→ **PROBLEM TO SOLVE**:
For the word "checkbox", return each line of the data in which it occurs.

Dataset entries

________________________

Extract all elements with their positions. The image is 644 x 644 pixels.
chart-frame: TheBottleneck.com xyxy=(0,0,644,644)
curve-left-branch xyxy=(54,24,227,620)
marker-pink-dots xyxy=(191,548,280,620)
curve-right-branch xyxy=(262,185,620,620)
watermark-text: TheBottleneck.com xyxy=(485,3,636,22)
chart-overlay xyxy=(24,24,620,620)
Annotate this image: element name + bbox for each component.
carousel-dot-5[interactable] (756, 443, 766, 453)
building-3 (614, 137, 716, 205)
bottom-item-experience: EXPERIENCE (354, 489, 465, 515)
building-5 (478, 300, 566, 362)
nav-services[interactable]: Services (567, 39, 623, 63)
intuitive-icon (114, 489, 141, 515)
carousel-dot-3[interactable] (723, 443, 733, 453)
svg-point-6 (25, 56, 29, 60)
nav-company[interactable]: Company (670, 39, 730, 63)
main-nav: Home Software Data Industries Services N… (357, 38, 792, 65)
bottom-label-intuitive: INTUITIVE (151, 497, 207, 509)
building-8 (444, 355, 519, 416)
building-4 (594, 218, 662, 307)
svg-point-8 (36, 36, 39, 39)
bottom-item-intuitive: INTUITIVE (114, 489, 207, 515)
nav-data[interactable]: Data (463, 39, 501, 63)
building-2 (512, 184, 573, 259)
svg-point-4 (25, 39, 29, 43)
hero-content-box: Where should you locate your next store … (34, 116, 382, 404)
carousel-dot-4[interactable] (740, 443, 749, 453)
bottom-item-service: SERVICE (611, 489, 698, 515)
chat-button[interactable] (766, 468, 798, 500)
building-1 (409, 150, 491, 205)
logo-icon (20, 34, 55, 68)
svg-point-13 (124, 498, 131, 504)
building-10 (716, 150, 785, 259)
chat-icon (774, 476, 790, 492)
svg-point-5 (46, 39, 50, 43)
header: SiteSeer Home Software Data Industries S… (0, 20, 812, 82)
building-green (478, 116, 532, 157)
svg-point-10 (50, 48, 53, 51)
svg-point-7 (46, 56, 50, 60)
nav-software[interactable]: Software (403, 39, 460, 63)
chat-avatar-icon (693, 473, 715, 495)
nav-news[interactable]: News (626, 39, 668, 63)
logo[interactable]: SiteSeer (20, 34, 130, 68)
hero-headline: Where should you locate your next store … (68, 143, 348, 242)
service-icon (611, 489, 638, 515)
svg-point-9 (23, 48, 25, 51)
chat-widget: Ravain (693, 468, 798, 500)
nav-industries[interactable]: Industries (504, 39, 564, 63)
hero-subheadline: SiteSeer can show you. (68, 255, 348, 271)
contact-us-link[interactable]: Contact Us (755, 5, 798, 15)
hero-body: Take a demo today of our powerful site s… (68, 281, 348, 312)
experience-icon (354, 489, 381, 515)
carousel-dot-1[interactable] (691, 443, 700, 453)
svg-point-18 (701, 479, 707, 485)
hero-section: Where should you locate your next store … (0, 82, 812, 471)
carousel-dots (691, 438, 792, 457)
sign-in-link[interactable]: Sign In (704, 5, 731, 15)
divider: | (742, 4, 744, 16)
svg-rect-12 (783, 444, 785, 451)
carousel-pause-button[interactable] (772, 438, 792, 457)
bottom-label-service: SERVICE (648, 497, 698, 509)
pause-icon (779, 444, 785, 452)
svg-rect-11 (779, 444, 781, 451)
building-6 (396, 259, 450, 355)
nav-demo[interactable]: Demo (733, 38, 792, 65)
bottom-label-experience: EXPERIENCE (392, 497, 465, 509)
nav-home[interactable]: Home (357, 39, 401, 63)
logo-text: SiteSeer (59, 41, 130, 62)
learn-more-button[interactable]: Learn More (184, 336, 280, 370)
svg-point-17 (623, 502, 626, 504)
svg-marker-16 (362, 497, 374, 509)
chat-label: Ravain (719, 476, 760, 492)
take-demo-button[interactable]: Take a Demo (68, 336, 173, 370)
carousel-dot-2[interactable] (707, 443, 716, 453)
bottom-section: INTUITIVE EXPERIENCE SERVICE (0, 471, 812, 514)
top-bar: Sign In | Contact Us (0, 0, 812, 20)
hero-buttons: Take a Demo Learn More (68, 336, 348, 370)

________________________

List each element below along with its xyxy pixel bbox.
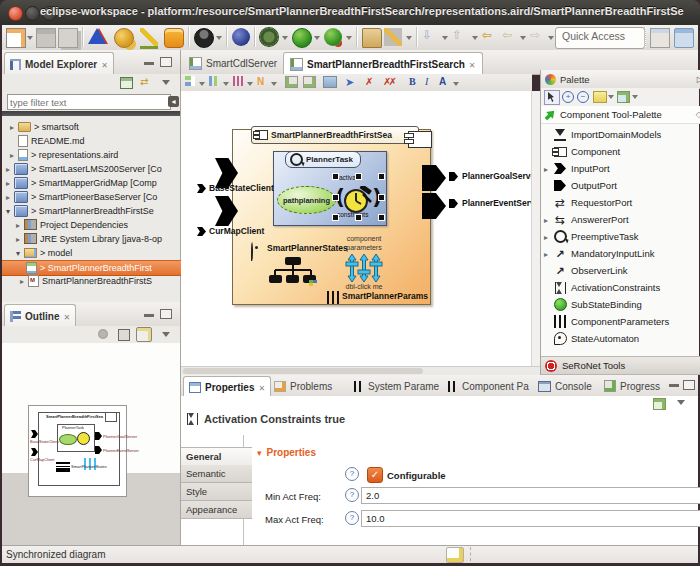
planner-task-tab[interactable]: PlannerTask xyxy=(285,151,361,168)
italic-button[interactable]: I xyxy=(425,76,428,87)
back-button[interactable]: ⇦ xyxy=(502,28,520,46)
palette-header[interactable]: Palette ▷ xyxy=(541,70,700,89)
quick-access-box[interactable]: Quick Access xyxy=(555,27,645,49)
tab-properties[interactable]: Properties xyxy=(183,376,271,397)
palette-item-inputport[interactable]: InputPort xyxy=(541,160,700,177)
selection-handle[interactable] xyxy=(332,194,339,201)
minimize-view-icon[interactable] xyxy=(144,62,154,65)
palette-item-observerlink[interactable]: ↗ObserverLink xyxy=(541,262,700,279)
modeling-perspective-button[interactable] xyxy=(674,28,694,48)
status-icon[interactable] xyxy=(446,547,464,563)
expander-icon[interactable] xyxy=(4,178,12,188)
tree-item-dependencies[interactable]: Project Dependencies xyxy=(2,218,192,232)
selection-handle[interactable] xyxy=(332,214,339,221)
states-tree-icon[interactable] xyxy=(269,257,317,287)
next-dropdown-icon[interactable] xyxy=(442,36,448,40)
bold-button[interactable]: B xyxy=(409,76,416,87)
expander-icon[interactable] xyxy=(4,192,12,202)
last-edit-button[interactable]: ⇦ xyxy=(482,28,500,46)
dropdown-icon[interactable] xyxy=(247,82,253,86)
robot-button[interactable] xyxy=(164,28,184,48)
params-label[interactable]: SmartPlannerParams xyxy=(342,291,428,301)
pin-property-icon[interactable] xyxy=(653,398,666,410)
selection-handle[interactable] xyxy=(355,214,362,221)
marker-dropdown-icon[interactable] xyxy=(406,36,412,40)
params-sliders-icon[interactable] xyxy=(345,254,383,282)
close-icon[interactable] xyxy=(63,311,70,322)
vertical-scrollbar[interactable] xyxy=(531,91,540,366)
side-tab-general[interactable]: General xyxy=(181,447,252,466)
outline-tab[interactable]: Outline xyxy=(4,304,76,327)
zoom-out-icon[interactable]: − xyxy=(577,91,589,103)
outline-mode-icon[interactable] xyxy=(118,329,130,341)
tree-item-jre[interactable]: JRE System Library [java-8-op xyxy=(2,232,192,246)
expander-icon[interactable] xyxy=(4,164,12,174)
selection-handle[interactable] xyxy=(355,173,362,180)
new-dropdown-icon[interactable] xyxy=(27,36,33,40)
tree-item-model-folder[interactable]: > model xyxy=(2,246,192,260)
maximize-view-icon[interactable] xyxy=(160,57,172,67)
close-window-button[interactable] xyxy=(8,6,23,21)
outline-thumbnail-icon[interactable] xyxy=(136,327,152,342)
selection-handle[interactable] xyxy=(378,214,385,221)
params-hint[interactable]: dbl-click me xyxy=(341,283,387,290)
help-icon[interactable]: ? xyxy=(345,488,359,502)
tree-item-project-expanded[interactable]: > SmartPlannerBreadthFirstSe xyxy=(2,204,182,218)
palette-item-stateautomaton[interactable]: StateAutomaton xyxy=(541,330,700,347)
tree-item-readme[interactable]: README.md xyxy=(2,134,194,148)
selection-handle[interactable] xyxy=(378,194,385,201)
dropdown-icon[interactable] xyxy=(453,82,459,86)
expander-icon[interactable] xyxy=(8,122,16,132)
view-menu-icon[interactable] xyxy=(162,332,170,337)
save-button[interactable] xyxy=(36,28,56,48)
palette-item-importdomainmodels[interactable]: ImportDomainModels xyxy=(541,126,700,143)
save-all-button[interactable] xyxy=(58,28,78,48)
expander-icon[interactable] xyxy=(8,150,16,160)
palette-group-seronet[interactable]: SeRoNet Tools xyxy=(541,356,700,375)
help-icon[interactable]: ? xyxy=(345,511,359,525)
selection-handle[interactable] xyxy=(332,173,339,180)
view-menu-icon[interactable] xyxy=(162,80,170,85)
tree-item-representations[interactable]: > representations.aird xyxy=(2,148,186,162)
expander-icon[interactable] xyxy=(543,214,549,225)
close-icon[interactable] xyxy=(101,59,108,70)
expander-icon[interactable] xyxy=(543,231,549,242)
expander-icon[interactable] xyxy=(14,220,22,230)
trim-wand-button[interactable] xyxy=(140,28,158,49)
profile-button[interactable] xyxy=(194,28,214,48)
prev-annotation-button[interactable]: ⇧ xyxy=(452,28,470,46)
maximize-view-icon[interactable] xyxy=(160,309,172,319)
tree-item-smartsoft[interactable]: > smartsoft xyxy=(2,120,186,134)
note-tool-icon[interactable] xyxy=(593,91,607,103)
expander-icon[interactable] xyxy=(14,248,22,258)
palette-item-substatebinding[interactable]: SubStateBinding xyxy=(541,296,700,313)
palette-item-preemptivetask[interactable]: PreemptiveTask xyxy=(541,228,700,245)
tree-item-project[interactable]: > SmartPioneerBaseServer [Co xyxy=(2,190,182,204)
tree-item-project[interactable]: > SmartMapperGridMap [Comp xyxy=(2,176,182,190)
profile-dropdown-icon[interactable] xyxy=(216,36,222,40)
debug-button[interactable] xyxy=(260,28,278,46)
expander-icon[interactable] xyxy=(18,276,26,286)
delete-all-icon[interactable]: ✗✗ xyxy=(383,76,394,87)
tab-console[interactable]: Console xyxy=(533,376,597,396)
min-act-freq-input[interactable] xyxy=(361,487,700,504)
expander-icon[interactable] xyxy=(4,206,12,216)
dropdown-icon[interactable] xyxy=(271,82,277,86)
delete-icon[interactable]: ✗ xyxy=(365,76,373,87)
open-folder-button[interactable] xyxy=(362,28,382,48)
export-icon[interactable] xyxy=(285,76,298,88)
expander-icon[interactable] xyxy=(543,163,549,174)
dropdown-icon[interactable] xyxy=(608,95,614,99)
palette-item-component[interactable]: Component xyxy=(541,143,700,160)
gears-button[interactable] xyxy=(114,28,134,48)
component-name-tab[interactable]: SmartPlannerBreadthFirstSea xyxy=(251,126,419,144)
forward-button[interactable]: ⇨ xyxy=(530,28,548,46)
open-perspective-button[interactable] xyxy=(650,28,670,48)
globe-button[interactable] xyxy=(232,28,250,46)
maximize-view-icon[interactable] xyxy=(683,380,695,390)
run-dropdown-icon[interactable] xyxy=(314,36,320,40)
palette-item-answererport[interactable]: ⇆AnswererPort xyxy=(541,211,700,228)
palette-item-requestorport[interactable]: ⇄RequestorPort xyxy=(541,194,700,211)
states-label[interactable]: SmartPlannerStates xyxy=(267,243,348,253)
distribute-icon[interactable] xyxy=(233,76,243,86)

________________________

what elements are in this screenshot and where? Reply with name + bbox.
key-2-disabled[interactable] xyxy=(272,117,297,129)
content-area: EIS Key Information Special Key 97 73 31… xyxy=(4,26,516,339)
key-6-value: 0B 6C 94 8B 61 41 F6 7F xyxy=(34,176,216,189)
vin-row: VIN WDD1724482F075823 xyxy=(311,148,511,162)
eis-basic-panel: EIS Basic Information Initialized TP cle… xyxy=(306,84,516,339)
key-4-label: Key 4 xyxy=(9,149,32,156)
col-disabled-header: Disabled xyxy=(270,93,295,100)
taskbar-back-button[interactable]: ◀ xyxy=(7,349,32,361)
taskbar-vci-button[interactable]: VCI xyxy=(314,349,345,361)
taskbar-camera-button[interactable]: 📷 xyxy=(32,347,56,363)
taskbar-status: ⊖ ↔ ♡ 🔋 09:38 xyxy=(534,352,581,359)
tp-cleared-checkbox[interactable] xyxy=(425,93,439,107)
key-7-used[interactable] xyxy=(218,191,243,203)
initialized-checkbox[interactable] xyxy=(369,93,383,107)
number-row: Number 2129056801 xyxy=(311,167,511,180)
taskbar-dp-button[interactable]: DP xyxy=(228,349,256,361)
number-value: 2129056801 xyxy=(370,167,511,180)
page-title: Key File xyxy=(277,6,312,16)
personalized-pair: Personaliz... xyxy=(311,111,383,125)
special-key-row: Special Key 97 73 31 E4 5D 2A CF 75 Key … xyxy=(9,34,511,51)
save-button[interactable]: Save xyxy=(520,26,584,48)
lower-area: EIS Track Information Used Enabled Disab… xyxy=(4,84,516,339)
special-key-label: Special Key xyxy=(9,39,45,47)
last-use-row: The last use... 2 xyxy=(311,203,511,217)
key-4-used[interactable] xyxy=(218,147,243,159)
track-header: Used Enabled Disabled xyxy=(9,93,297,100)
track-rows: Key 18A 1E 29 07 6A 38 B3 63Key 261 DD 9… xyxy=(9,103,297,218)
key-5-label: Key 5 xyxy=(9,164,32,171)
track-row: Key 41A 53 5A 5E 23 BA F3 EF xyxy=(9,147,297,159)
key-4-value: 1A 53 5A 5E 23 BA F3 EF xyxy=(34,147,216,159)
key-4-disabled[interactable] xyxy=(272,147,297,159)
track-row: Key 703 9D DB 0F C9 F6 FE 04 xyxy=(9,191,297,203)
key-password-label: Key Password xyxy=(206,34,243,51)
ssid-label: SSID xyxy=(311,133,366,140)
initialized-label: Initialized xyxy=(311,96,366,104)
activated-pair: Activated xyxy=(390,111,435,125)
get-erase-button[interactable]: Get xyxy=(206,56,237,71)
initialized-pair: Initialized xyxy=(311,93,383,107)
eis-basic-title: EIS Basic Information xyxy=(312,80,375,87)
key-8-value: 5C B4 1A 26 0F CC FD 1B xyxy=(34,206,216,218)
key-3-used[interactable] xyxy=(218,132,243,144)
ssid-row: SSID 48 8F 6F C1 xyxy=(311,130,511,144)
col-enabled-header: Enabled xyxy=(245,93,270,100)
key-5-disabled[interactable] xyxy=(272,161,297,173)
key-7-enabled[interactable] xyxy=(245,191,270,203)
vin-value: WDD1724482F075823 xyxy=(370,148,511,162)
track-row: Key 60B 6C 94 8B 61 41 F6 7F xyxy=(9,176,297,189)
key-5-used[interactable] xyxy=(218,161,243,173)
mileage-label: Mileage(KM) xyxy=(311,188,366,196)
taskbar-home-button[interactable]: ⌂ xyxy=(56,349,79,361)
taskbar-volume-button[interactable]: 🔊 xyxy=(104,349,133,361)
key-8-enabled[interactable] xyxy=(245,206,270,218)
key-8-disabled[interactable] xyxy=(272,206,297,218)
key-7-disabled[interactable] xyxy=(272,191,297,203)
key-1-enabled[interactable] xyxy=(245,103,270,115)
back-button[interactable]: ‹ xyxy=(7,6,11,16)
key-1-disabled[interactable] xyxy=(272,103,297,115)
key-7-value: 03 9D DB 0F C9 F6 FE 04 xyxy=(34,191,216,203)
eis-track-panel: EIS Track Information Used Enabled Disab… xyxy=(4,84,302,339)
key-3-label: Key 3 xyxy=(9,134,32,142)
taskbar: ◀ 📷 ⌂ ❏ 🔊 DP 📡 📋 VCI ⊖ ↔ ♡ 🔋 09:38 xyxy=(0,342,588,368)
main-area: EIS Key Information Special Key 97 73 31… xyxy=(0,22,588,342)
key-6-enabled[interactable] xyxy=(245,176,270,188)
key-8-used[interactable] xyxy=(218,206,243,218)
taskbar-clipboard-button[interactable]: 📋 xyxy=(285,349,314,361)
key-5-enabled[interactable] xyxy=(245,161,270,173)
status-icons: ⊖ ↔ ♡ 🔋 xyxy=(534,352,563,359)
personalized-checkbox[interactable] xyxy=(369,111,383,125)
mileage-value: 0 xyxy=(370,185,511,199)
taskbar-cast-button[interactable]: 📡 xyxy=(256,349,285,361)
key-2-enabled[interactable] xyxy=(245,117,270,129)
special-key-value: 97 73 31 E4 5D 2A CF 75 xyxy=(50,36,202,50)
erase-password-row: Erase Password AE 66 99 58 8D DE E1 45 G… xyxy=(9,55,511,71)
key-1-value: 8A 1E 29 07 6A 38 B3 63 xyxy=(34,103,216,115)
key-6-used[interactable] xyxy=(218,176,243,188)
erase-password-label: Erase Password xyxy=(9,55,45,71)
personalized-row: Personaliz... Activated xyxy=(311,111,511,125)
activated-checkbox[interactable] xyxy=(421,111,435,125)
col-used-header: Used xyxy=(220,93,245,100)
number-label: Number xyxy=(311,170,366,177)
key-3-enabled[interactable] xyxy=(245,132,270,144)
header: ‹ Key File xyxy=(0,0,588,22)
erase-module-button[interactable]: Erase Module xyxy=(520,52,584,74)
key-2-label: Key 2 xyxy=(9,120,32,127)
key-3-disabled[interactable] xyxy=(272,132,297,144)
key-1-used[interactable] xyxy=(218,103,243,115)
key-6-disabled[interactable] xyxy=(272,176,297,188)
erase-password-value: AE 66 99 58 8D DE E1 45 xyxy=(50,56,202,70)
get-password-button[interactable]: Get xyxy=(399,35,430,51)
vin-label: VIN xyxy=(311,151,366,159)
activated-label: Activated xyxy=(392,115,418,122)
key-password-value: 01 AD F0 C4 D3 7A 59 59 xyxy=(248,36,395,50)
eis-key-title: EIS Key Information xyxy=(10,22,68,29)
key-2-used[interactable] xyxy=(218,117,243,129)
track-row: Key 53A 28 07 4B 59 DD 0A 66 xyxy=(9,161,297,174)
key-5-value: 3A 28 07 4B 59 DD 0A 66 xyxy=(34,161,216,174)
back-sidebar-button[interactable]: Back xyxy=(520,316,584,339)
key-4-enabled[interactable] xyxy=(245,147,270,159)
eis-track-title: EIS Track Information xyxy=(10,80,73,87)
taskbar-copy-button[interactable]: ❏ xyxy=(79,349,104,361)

________________________

→ **RESULT OF THE TASK**:
tp-cleared-checkbox[interactable] xyxy=(425,93,439,107)
initialized-checkbox[interactable] xyxy=(369,93,383,107)
personalized-checkbox[interactable] xyxy=(369,111,383,125)
activated-checkbox[interactable] xyxy=(421,111,435,125)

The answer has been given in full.